The Close Ties of Fashion Week to Social Media

Art credits to Vivian Yi!

Katherine Kim ‘18

When autumn arrives upon New York, it’s not only the leaves that fall to the ground. Fashion trends start to trickle their way down into the public; one might see more chicly dressed people milling around elaborately decorated venues and those who seldom follow fashion to a capital F might wonder, what’s the occasion?

The answer is Fashion Week, an event that takes place in New York from September 8 through September 14, which ignites a circuit of style in each of the fashion capitals of the world. London prepares its Fashion Week hot on the high heels of the conclusion of NYFW, then Milan, and finally Paris. High end designers take the chance during these weeks—or Fashion Month—to send their seasonal collections down the runway and straight to the public eye, producing their works six months ahead of schedule. Spring/summer collections shown in the fall, autumn/winter in the spring, so don’t grow alarmed when you see photos of models strutting in gossamer and florals.

Trends from this year’s Fashion Week, for those interested, include the rebirth of Romantic airs, (the whimsical, almost fantastical pieces of Valentino with ivory and lace), ostentatious excess (D&G’s line of Baroque patterns with bejeweled jackets and Italian motifs), and special ornamentation of the ears (Marni’s impressively wrought chandelier earrings combined with side-swept waves).

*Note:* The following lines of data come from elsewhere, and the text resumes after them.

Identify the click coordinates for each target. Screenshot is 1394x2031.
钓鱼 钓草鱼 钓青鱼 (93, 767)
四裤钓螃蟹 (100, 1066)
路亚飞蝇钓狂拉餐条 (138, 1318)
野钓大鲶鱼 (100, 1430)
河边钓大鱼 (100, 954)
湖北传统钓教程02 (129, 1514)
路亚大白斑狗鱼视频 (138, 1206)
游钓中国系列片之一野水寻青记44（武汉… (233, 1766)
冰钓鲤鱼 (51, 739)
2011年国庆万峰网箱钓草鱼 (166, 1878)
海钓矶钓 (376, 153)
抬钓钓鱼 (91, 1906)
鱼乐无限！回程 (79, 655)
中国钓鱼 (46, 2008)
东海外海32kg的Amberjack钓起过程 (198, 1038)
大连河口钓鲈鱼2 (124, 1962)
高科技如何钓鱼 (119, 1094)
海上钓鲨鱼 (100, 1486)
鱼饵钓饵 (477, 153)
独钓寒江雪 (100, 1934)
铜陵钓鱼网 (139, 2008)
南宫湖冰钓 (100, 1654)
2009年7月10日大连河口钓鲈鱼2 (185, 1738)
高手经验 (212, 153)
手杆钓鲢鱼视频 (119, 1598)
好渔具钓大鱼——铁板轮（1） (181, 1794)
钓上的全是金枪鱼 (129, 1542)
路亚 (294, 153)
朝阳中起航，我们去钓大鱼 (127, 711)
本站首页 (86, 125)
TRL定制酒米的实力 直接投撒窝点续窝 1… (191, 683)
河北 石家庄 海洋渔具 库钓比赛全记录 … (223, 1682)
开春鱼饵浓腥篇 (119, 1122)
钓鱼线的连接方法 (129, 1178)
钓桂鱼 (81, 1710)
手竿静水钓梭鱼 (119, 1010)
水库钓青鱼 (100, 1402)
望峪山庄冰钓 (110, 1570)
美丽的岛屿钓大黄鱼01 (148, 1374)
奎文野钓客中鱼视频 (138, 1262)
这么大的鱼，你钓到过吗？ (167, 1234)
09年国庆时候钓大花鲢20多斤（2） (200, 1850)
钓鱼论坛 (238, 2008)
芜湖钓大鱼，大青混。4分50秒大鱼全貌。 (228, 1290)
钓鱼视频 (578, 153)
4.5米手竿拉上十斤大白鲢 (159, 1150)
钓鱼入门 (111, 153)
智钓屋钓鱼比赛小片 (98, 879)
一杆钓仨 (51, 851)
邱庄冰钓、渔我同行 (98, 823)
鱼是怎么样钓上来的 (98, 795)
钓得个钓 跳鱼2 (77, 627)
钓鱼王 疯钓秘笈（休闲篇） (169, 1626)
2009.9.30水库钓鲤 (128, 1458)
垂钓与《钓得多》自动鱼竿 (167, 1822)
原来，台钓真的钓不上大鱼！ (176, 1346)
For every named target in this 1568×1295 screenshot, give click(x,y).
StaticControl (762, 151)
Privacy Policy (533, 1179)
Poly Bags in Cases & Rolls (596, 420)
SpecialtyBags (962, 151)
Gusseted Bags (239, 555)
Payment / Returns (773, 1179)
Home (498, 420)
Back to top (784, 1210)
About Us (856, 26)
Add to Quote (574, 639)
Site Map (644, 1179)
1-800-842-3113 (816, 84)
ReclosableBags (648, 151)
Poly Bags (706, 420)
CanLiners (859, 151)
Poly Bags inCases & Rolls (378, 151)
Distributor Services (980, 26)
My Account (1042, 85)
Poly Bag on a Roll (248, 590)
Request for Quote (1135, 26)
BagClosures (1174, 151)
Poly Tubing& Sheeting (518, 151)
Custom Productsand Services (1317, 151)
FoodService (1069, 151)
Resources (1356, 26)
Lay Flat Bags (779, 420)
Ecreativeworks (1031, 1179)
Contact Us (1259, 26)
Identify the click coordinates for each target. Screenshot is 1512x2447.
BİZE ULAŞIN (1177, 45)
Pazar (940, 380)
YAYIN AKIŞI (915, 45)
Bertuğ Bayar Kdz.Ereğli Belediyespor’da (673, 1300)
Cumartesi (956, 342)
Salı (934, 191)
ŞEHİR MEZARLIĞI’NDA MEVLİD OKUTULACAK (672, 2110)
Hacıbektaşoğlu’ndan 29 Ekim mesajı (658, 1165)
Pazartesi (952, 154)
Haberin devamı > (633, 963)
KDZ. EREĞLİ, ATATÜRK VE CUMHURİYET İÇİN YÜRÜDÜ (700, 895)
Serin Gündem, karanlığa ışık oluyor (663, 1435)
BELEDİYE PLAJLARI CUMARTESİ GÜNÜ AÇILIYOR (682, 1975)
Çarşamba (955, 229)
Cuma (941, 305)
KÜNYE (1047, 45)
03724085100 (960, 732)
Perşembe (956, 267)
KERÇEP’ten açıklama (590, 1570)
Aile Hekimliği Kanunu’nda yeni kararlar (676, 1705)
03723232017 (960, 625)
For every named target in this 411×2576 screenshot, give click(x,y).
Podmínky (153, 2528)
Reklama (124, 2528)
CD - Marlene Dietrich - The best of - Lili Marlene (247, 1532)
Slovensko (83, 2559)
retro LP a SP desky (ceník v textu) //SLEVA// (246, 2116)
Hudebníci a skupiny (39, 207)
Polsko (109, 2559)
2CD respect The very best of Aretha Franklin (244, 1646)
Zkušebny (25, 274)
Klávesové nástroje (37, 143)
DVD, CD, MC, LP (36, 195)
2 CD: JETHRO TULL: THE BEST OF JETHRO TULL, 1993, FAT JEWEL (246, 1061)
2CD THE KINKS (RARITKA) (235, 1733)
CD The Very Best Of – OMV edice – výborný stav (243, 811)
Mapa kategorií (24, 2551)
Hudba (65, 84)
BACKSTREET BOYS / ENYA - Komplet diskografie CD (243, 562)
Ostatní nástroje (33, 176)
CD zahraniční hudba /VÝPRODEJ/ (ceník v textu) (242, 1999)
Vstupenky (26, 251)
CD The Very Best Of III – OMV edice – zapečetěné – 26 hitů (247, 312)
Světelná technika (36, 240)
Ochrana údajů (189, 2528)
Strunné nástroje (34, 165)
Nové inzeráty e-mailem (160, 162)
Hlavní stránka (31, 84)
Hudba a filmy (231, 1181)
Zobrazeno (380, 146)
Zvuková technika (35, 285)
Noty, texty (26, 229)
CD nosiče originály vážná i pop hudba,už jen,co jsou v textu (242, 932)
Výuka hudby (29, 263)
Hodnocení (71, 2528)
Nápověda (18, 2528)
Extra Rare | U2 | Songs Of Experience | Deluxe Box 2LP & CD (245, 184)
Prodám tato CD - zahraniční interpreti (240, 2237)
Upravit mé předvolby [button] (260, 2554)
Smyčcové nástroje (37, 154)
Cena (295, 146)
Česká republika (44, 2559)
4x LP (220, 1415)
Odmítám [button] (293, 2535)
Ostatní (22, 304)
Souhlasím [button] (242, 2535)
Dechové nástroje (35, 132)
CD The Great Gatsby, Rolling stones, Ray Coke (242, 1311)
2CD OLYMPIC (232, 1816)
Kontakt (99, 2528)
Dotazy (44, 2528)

However, due to the growing pool of social media platforms, presenting creations during Fashion Week may seem obsolete. Celebrities take pictures of their favorite looks every day and upload it immediately to their Twitter account for fans to consume. Models about to strut down the catwalk post selfies on Instagram and Snapchat, inadvertently acting as living ads for the designers they wear. As a style enthusiast who follows multiple fashion blogs, I received no less than fifty photo sets of collection debuts last month, including YSL, Rodarte, Dior, and Marchesa.

These complex social networks make the new looks more accessible than ever, and it seems much easier to simply take photographs of the designs and upload to brand websites without presentation. So why embrace this technological advancement and keep Fashion Week alive? In the words of Michelle Li ’20: “Social media is the platform where most ideas come from. It influences us on what we should wear and heightens our enthusiasm, since fashion recommendations often comes directly from the runway from people who’ve been designing for years, something that doesn’t happen often when we dress every day.”

Indeed, Instagram works itself into a frenzy of style enthusiasm whenever Fashion Week rolls around. Photos on Instagram give those unable to enter venues a free glimpse of what Fashion Week shows. Eliminate social media coverage of Fashion Week and the amount of enthusiasm to consume the designers’ creations plummets.

Take Monique Lhuillier’s ready-to-wear line this year. The designer took inspiration from her bridal designing days to present a cotton candy and pastel palette with combinations of tulle, chiffon, and Chantilly lace. Once photos of the ethereal designs hit social media, nothing could stop people from reblogging them, using them in aesthetic mood boards, or tagging them under “outfit inspo” or “style ref.”

These platforms link the fashion world to consumers more easily while simultaneously acting as a source of inspiration for future designers and artists.

Not everyone supports the interconnectedness of Fashion Week with social networks, however.

“In a world of instant gratification, still forcing to drag these collections out while posting them online is just to draw attention to the product and not the art of fashion. It’s not too hard to distribute ideas and inspiration anymore,” Sam Prentiss ’17 explains. “There’s a false belief of secrecy when you see something that presumably has not been broadcasted to the public. The way they structure these releases leaves consumers in mass anticipation, to draw out a more public base than exclusive.”

Those students in Ridge who may not believe that the high fashion world holds any significance to their sense of dress may want to watch a famous scene of Meryl Streep playing a ruthless fashion editor-in-chief and lecturing a clueless Anne Hathaway in The Devil Wears Prada. In this scene, the character Hathaway snickers at two turquoise belts that look exactly the same. In turn, Streep’s character verbally attacks her for wearing a lumpy cerulean sweater while working in a fashion company because “you take yourself too seriously to care about what you put on your back.”

Many people act as Hathaway’s character, cynical to fashion and uncaring about dress. What does it matter that they might wear an all grey palette instead of a more stylish navy with brown?

Streep gives them plenty of evidence by demonstrating the influence of how cerulean quickly trickled down into department stores after designers such as de la Renta and YSL exhibited cerulean pieces, and says to Hathaway that “it’s sort of comical how you think you’ve made a choice that exempts you from the fashion industry when it fact, you’re wearing a sweater that was selected for you by the [designers’ influence]…from a pile of stuff.”

So indeed, Fashion Week, an entire exhibition of expert designers holds an insurmountable source of importance to each one of us.